In this project, your task is to identify major customer segments on a transnational data set which contains all the transactions occurring between 01/12/2010 and 09/12/2011 for a UK-based and registered non-store online retail.The company mainly sells unique all-occasion gifts. Many customers of the company are wholesalers.
- Targeted Marketing: By segmenting customers based on their behavior, interests and demographics, businesses can tailor their marketing campaigns and promotions to specific groups, resulting in higher response rates and conversions.
- Cross-selling and Upselling: Customer segmentation can help businesses identify customers who are likely to purchase complementary or premium products, and target them with personalized recommendations.

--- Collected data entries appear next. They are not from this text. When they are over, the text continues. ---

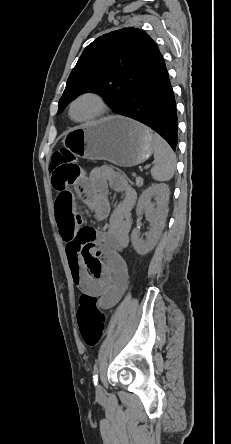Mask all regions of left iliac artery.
Returning <instances> with one entry per match:
<instances>
[{
	"label": "left iliac artery",
	"instance_id": "obj_1",
	"mask_svg": "<svg viewBox=\"0 0 231 444\" xmlns=\"http://www.w3.org/2000/svg\"><path fill=\"white\" fill-rule=\"evenodd\" d=\"M98 374H99L98 368L94 367V370H93V382H94V385H97Z\"/></svg>",
	"mask_w": 231,
	"mask_h": 444
}]
</instances>
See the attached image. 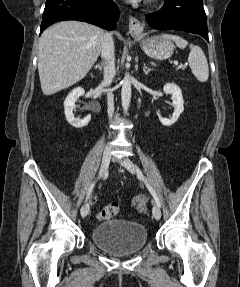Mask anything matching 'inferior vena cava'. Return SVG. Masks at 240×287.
Masks as SVG:
<instances>
[{
	"label": "inferior vena cava",
	"instance_id": "obj_1",
	"mask_svg": "<svg viewBox=\"0 0 240 287\" xmlns=\"http://www.w3.org/2000/svg\"><path fill=\"white\" fill-rule=\"evenodd\" d=\"M101 57L104 59V78L102 85L108 87L115 76V54L112 34L106 32L102 40ZM107 112L109 119H112L114 113V95L111 91L107 92Z\"/></svg>",
	"mask_w": 240,
	"mask_h": 287
}]
</instances>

- Customer Retention: By understanding customer behavior and preferences, businesses can design and implement strategies to reduce churn and increase customer loyalty.
- Personalized Customer Experience: Segmentation can help businesses understand customer needs and tailor their offerings, such as product recommendations, customer service, and overall experience, to meet those needs.
- Improved Customer Insights: Customer segmentation provides valuable insights into customer behavior and preferences, which can inform future business decisions and strategies.
- Optimization of Resource Allocation: By prioritizing and focusing resources on high-value customer segments, businesses can optimize their marketing and sales efforts, reduce costs, and increase ROI.
- Implemented libraries such as pandas, numpy,matpplotlib,seaborn,Scikit-learn
- Got the descriptive information of the data.
- checked for null values if any
- Checked for Outliers and duplicated values if any.
- got rid of rows with null customerID
- got rid of duplicated values
- Dropped the id column since it is of no significance to our model training
- Imputed null values with knn imputer and simple imputer
- treated outliers
- visualized maximum ordering countries.
- Visualized month wise orders
- checked the distribution of Revenue with the help of boxplot.
- Applied RFM analysis which allows you to segment customer by the frequency and the value of purchases and how recent was the purchase.
- labelled customer based on the RFM score range 1-4
- Performed log transforamtion on RFM features to noramalize them.
Model training :
- Used Elbow method, silhouete score, davies bouldin score to come up with optimum value of cluster for K-means
- plotted dendogram baased on agglomerative hierrachical clustering.
- found optimum cluster value to be 2 in both the clustering methods.